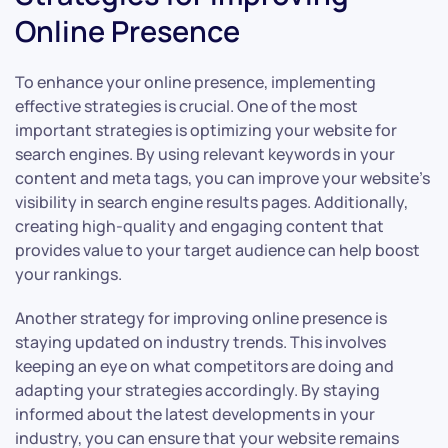
Online Presence
To enhance your online presence, implementing
effective strategies is crucial. One of the most
important strategies is optimizing your website for
search engines. By using relevant keywords in your
content and meta tags, you can improve your website’s
visibility in search engine results pages. Additionally,
creating high-quality and engaging content that
provides value to your target audience can help boost
your rankings.
Another strategy for improving online presence is
staying updated on industry trends. This involves
keeping an eye on what competitors are doing and
adapting your strategies accordingly. By staying
informed about the latest developments in your
industry, you can ensure that your website remains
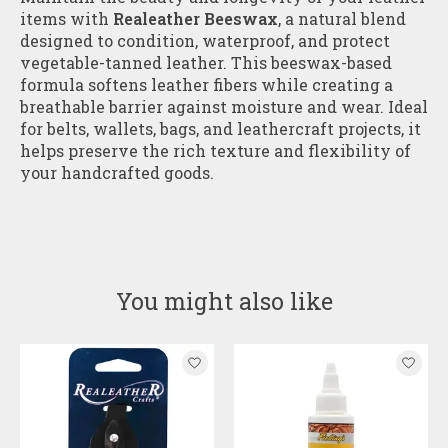
items with
Realeather Beeswax
, a natural blend
designed to condition, waterproof, and protect
vegetable-tanned leather. This beeswax-based
formula softens leather fibers while creating a
breathable barrier against moisture and wear. Ideal
for belts, wallets, bags, and leathercraft projects, it
helps preserve the rich texture and flexibility of
your handcrafted goods.
You might also like
Product carousel items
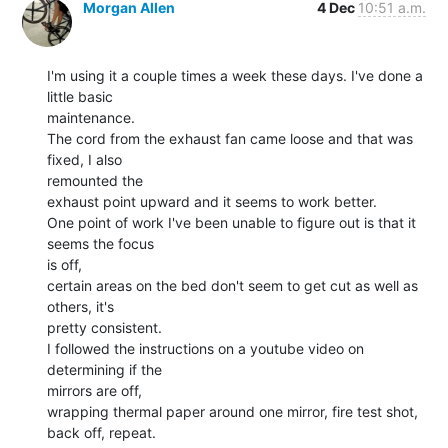
Morgan Allen
4 Dec
10:51 a.m.
I'm using it a couple times a week these days. I've done a 
little basic

maintenance.

The cord from the exhaust fan came loose and that was 
fixed, I also

remounted the

exhaust point upward and it seems to work better.

One point of work I've been unable to figure out is that it 
seems the focus

is off,

certain areas on the bed don't seem to get cut as well as 
others, it's

pretty consistent.

I followed the instructions on a youtube video on 
determining if the

mirrors are off,

wrapping thermal paper around one mirror, fire test shot, 
back off, repeat.
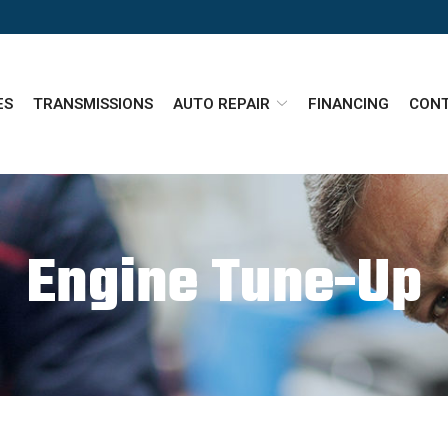
ES
TRANSMISSIONS
AUTO REPAIR
FINANCING
CONT
Engine Tune-Up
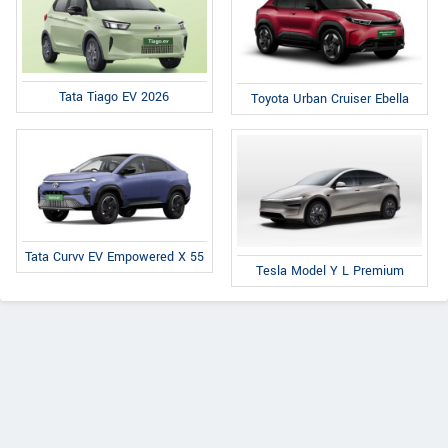
Tata Tiago EV 2026
Toyota Urban Cruiser Ebella
Tata Curvv EV Empowered X 55
Tesla Model Y L Premium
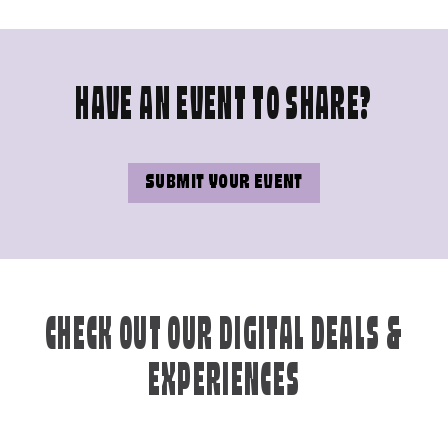
HAVE AN EVENT TO SHARE?
SUBMIT YOUR EVENT
CHECK OUT OUR DIGITAL DEALS &
EXPERIENCES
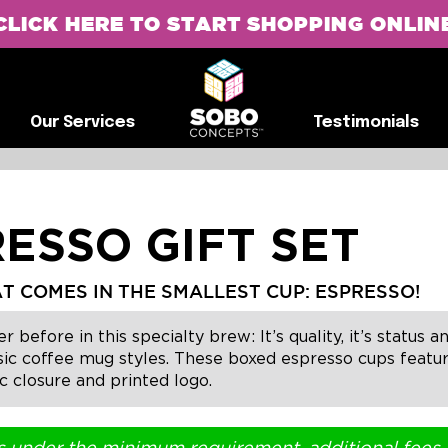
CLICK HERE TO START SHOPPING ONLIN
G
Our Services
Testimonials
Our Services
Testimonials
ESSO GIFT SET
T COMES IN THE SMALLEST CUP: ESPRESSO!
fore in this specialty brew: It’s quality, it’s status and 
ssic coffee mug styles. These boxed espresso cups featu
 closure and printed logo.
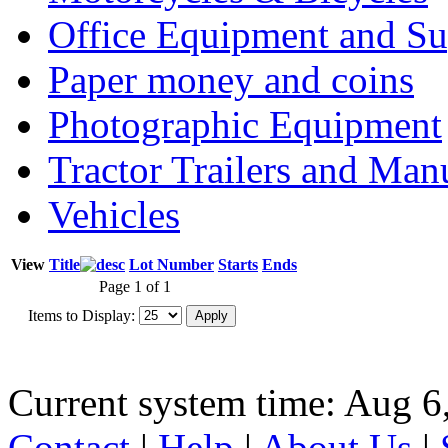
Office Equipment and Su
Paper money and coins
Photographic Equipment
Tractor Trailers and Ma
Vehicles
View
Title
Lot Number
Starts
Ends
Page 1 of 1
Items to Display:
Current system time: Aug 6
Contact
|
Help
|
About Us
|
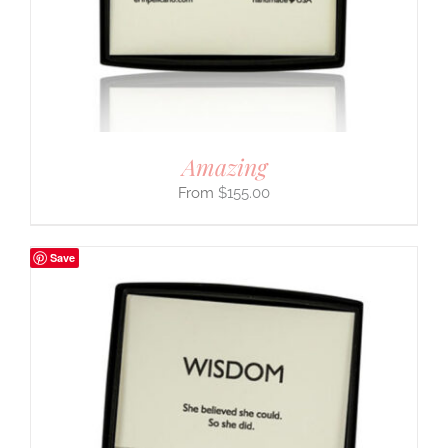
Amazing
$
155.00
Save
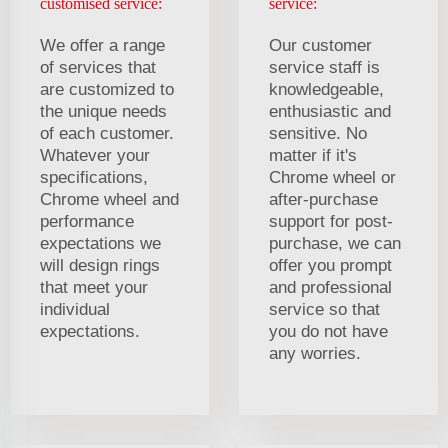
customised service:
service:
We offer a range
Our customer
of services that
service staff is
are customized to
knowledgeable,
the unique needs
enthusiastic and
of each customer.
sensitive. No
Whatever your
matter if it's
specifications,
Chrome wheel or
Chrome wheel and
after-purchase
performance
support for post-
expectations we
purchase, we can
will design rings
offer you prompt
that meet your
and professional
individual
service so that
expectations.
you do not have
any worries.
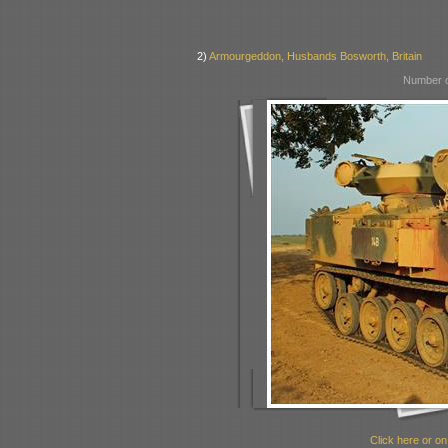
2)
Armourgeddon, Husbands Bosworth, Britain
Number o
Click here or on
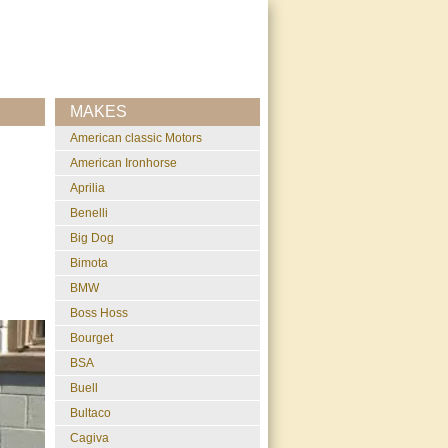
MAKES
American classic Motors
American Ironhorse
Aprilia
Benelli
Big Dog
Bimota
BMW
Boss Hoss
Bourget
BSA
Buell
Bultaco
Cagiva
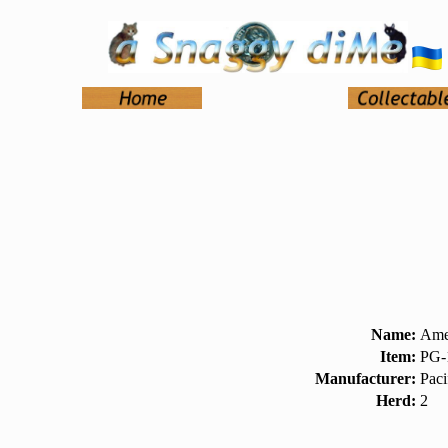
Name:
Ame
Item:
PG-
Manufacturer:
Paci
Herd:
2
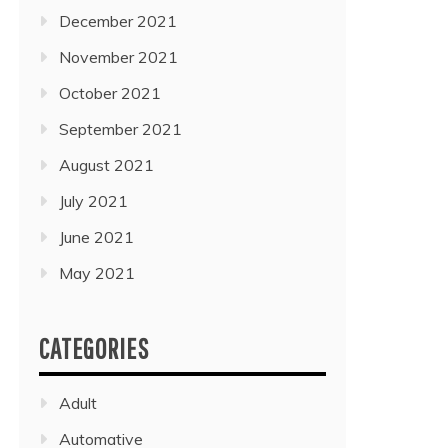
December 2021
November 2021
October 2021
September 2021
August 2021
July 2021
June 2021
May 2021
CATEGORIES
Adult
Automative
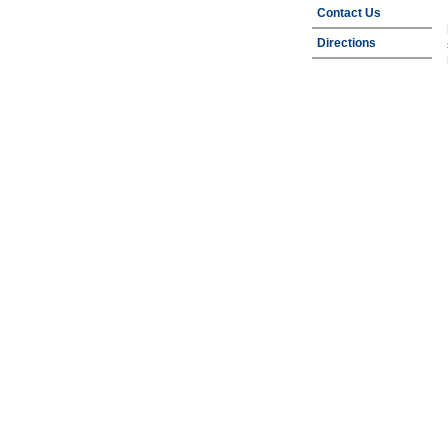
Contact Us
Directions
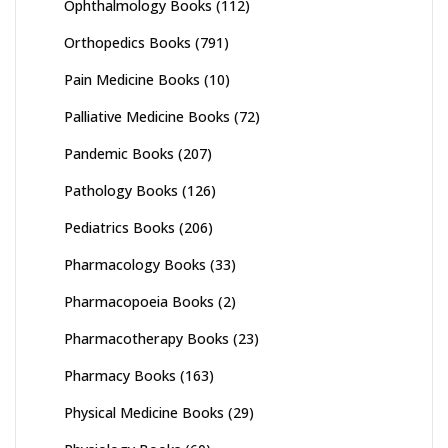
Ophthalmology Books
(112)
Orthopedics Books
(791)
Pain Medicine Books
(10)
Palliative Medicine Books
(72)
Pandemic Books
(207)
Pathology Books
(126)
Pediatrics Books
(206)
Pharmacology Books
(33)
Pharmacopoeia Books
(2)
Pharmacotherapy Books
(23)
Pharmacy Books
(163)
Physical Medicine Books
(29)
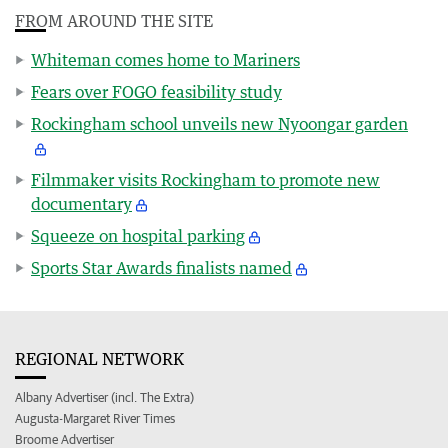
FROM AROUND THE SITE
Whiteman comes home to Mariners
Fears over FOGO feasibility study
Rockingham school unveils new Nyoongar garden
Filmmaker visits Rockingham to promote new
documentary
Squeeze on hospital parking
Sports Star Awards finalists named
REGIONAL NETWORK
Albany Advertiser (incl. The Extra)
Augusta-Margaret River Times
Broome Advertiser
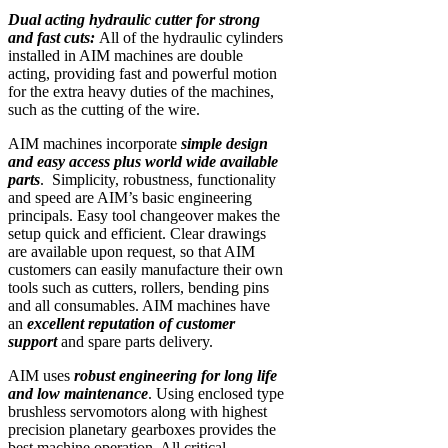
Dual acting hydraulic cutter for strong
and fast cuts:
All of the hydraulic cylinders
installed in AIM machines are double
acting, providing fast and powerful motion
for the extra heavy duties of the machines,
such as the cutting of the wire.
AIM machines incorporate
simple design
and easy access plus world wide available
parts
. Simplicity, robustness, functionality
and speed are AIM’s basic engineering
principals. Easy tool changeover makes the
setup quick and efficient. Clear drawings
are available upon request, so that AIM
customers can easily manufacture their own
tools such as cutters, rollers, bending pins
and all consumables. AIM machines have
an
excellent reputation of customer
support
and spare parts delivery.
AIM uses
robust engineering for long life
and low maintenance
. Using enclosed type
brushless servomotors along with highest
precision planetary gearboxes provides the
best machine operation. All critical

** Task description **
Each line of the listing above that includes the word "strategies" should be copied.

** Result of the exercise **
effective strategies is crucial. One of the most
important strategies is optimizing your website for
adapting your strategies accordingly. By staying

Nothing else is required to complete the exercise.